Is there a conflict between Free Speech and Social Justice? (And what do these phrases mean?)

Friday, April 14th at 6:30PM

Objectivism

Join us in person at RRH 5.402!

In this dialogue, Gregory Salmieri and Devon Westhill have a conversation about the tensions between those who see themselves as advocates for free speech and those who see themselves as advocates of social justice. How are these ideals and the movements for them best understood? Why do they often seem to come into conflict? Can they be reconciled?

Devon Westhill is president and general counsel of the Center for Equal Opportunity. He speaks about civil rights and related issues in the media and at events across the country. Mr. Westhill’s writing has been published in numerous outlets including SCOTUSblog, NewsweekNational Review, and The Wall Street Journal, and he has provided expert testimony to both houses of Congress and the EEOC. Mr. Westhill served as the top civil rights official at the United States Department of Agriculture in the administration of President Donald J. Trump. He has also worked at the United States Department of Labor, Federalist Society, and as a criminal trial lawyer in private practice. After an enlistment in the United States Navy, Mr. Westhill earned his B.A. in philosophy from the University of North Carolina at Chapel Hill and his J.D. from the University of Florida.

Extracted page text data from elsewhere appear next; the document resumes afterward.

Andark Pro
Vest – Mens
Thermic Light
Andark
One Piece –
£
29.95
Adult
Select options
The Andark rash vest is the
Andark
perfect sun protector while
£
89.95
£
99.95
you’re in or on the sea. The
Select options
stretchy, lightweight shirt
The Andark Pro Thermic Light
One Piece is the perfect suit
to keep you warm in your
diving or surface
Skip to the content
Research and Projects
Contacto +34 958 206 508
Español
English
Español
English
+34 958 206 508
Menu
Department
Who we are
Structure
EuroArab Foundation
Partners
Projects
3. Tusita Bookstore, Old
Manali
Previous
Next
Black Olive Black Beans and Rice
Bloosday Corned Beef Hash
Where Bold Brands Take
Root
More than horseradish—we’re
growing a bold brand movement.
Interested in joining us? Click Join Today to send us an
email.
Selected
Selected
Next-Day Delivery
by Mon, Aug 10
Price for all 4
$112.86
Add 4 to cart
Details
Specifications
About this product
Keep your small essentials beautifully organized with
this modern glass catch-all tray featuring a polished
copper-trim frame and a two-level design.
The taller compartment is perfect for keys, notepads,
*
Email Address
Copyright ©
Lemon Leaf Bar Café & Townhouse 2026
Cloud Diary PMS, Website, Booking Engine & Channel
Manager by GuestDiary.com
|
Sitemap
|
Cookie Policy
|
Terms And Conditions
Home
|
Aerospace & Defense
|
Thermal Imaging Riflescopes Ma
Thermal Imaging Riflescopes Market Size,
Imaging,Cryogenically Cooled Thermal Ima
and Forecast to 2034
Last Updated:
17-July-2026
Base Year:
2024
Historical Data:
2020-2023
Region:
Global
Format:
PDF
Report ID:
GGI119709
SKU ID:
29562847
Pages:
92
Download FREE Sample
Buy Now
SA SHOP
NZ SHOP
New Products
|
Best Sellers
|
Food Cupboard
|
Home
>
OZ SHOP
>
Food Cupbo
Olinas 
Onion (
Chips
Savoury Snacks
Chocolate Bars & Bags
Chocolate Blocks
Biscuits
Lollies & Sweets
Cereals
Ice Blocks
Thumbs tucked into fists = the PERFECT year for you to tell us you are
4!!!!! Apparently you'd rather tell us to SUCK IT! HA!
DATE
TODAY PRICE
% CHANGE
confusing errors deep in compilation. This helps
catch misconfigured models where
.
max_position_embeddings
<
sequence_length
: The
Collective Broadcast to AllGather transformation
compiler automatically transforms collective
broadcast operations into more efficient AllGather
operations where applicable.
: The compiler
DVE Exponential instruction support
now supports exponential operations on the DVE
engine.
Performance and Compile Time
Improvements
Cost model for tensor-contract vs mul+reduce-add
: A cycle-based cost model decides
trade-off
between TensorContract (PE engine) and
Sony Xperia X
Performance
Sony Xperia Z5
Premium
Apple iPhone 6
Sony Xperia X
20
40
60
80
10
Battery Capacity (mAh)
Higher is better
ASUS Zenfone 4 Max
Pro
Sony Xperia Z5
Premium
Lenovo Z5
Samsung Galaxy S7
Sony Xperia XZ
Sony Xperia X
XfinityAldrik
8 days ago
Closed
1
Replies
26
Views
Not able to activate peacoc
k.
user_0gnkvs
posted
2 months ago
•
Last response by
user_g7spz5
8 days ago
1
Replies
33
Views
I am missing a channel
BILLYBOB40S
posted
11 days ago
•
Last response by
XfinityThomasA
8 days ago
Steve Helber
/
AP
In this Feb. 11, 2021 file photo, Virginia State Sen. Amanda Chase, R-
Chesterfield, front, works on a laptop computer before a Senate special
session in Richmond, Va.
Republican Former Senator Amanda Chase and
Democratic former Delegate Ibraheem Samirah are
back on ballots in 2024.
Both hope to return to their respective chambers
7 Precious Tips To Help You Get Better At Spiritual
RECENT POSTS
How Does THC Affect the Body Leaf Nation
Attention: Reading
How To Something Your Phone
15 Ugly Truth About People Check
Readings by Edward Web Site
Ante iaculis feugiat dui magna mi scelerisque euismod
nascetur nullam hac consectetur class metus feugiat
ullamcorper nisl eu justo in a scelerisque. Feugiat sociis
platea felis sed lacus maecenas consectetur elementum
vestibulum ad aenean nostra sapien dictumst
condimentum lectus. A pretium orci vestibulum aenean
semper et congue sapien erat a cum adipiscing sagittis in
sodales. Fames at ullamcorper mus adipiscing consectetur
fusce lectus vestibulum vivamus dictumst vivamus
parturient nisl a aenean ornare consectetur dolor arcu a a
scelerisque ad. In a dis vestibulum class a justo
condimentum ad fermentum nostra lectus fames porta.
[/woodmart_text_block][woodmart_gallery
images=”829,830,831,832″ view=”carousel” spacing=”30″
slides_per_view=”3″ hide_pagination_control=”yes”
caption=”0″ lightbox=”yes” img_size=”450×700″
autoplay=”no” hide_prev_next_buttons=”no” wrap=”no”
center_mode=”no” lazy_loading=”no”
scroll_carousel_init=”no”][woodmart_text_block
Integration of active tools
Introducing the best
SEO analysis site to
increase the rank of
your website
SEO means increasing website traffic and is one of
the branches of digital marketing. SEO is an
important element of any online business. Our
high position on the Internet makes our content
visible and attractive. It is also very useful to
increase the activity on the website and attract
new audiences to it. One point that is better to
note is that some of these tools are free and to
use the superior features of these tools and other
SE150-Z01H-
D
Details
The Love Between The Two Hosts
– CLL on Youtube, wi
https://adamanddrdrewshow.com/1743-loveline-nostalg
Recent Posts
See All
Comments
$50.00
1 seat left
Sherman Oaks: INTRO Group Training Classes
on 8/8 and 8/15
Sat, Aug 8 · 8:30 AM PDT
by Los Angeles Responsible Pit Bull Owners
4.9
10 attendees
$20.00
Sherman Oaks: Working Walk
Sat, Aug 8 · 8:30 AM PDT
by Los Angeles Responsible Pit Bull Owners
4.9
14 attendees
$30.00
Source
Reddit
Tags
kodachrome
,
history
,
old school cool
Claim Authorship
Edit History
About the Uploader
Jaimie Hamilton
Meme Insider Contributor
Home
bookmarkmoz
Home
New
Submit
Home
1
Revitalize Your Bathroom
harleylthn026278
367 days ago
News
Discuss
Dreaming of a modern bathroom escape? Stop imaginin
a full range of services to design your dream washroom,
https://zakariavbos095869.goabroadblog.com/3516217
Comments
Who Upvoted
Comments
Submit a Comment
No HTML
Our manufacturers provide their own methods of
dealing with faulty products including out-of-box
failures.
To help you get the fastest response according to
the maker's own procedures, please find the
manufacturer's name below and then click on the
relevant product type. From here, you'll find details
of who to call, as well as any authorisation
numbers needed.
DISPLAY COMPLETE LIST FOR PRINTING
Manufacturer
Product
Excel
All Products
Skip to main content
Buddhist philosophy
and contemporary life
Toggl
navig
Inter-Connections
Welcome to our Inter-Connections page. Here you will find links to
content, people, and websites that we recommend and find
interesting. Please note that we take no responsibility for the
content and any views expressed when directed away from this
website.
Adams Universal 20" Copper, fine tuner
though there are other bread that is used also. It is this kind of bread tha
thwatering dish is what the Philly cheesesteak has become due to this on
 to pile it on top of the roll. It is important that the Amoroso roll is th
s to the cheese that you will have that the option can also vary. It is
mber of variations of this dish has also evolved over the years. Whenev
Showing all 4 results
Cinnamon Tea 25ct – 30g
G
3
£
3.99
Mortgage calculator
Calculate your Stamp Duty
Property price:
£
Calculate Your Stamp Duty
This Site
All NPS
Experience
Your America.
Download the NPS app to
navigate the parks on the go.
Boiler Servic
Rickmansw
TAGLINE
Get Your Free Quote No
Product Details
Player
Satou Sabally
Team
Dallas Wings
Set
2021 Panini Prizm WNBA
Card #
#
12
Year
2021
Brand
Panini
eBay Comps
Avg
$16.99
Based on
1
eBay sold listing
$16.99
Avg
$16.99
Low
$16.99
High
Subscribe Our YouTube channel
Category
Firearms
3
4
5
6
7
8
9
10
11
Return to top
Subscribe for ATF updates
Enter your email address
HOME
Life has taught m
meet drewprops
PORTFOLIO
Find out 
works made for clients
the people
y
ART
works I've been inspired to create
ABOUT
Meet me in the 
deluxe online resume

Gregory Salmieri a senior scholar of philosophy in the Salem Center, where he holds the Brigham Fellowship for the Study of Objectivism. He is also director of the center’s Program for Objectivity in Thought, Action, and Enterprise. Dr. Salmieri is the co-editor of A Companion to Ayn Rand (Wiley-Blackwell, 2016) and Foundations of a Free Society (University of Pittsburgh Press, 2019), and author of numerous articles on philosophy, many of them focusing on aspects of Rand’s philosophy or of Aristotle’s. After completing his graduate work at the University of Pittsburgh in 2008, Dr. Salmieri taught in the philosophy departments at The University of North Carolina (Chapel Hill), Boston University, and Rutgers University (New Brunswick), before joining the Salem Center in 2020.